The thought of returning there now, of having a chance to take it back, made him feel alive again like nothing else had. Erec would risk it all just for a chance to return to the Ring again.
The Southern Isles, Erec felt, was no place for his people now. The Ring needed to be rebuilt and the Ring needed men and women to populate it. It needed warriors. And he could think of no finer warriors than his people of the Southern Isles. The time had come, he knew, as King of the Southern Isles, to merge their peoples. The Ring, anyway, would need them to take it back. They could help fight for their new home. They had no option to remain isolationists now, anyway; if the Ring was lost, they would all be lost. If the Empire defeated the Ring, they would turn, with all their might, to the Southern Isles next, the last bastion of freedom in the world. To lose the Ring would be to lose it all.

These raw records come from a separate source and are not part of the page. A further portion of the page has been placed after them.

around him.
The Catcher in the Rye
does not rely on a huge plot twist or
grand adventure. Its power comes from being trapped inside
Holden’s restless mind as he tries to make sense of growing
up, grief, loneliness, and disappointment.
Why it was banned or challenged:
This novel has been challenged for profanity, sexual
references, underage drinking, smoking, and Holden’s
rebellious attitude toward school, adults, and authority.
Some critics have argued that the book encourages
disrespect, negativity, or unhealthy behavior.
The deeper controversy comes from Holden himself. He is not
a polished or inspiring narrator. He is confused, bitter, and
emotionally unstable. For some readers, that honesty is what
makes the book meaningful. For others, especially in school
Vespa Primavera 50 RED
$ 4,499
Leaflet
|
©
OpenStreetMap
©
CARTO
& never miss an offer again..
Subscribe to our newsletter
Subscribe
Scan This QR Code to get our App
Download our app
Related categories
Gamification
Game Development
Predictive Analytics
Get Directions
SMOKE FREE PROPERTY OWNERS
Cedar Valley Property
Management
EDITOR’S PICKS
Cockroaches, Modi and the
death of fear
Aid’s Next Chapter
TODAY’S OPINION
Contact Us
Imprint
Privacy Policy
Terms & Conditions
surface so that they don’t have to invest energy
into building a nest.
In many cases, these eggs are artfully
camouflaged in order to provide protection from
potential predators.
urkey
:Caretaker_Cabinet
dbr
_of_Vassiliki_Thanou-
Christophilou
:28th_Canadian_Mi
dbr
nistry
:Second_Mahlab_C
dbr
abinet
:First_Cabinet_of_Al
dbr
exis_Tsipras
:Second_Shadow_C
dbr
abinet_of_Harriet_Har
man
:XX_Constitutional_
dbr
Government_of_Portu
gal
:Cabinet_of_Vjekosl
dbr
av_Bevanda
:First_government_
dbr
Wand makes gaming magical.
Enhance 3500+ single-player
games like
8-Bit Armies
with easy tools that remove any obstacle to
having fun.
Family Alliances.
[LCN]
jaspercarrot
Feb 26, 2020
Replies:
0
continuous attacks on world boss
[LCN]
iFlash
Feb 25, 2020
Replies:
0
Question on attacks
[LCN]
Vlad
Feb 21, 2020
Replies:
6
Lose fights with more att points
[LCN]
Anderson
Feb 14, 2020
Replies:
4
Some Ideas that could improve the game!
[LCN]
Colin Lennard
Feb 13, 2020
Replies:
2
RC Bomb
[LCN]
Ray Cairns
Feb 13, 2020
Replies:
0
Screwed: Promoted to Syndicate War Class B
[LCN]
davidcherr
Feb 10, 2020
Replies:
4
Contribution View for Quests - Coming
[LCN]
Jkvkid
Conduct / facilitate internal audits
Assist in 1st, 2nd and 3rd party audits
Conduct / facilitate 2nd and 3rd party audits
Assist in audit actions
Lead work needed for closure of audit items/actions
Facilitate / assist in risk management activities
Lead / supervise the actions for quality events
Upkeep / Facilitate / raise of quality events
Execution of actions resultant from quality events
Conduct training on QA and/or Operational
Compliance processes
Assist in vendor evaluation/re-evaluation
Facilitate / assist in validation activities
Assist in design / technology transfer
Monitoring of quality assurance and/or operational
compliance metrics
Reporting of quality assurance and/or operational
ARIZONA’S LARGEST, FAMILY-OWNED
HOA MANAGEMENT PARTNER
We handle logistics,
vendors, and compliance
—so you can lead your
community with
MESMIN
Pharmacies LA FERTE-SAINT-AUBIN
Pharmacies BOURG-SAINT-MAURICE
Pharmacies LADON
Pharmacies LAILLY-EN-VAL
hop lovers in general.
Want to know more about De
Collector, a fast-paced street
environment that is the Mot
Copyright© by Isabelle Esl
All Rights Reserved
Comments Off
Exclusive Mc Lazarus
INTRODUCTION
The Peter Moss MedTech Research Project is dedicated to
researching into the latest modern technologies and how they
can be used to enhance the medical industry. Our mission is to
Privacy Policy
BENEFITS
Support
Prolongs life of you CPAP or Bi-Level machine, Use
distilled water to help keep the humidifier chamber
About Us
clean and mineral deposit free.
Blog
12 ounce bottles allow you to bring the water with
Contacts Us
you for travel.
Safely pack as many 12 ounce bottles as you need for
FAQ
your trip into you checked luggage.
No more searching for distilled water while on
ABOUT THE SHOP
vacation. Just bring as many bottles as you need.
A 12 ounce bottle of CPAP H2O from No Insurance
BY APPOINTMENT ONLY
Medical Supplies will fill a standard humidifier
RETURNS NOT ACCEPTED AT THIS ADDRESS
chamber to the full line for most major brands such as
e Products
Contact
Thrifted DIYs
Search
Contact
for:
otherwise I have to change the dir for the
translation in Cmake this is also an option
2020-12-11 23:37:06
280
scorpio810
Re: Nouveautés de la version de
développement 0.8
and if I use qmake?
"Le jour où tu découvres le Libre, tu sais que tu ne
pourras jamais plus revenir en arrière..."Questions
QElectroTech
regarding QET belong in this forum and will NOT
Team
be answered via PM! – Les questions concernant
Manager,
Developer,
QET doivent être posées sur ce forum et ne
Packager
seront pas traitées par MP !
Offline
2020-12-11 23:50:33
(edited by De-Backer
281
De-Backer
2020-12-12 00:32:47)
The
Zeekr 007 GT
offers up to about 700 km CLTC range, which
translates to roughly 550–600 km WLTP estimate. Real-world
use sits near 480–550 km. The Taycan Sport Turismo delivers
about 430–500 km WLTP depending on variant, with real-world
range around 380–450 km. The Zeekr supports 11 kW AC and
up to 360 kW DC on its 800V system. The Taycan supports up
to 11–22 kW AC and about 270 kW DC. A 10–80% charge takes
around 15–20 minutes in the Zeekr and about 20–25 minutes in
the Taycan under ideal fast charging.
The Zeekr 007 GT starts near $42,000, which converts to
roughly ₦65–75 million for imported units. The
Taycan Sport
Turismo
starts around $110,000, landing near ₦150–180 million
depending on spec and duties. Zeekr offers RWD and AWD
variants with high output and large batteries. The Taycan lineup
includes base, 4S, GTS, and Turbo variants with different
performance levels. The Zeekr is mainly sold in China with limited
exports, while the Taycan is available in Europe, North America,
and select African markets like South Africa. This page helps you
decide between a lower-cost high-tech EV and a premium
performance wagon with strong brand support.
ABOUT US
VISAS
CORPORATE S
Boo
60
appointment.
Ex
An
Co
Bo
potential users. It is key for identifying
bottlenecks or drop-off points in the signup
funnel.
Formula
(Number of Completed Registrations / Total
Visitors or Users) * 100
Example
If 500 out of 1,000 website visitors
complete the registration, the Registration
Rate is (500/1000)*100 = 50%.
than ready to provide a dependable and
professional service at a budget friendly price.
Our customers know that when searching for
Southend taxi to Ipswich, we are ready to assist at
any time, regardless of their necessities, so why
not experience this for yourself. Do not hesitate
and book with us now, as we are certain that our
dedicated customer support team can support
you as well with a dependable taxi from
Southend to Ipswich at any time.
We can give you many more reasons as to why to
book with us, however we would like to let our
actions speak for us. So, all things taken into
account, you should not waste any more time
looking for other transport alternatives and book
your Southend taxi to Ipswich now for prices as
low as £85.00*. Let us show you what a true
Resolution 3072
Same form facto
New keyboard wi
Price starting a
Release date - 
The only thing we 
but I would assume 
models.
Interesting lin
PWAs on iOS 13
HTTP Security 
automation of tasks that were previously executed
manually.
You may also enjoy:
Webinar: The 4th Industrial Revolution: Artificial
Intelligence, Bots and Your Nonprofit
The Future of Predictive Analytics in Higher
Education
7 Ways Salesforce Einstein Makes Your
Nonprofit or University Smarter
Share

Which was why he would sail there first, rally his people, and convince them to sail to the Ring with him, to join the battle with him and his people and help reinforce Gwendolyn. It was why he had split off from Gwendolyn’s fleet—so that he could return with an even greater army.
“Are we not sailing north?” Strom asked, coming up alongside him.
Erec turned to see Strom standing beside him, Alistair on his other side, very much pregnant, and he could see the look of confusion in Strom’s face.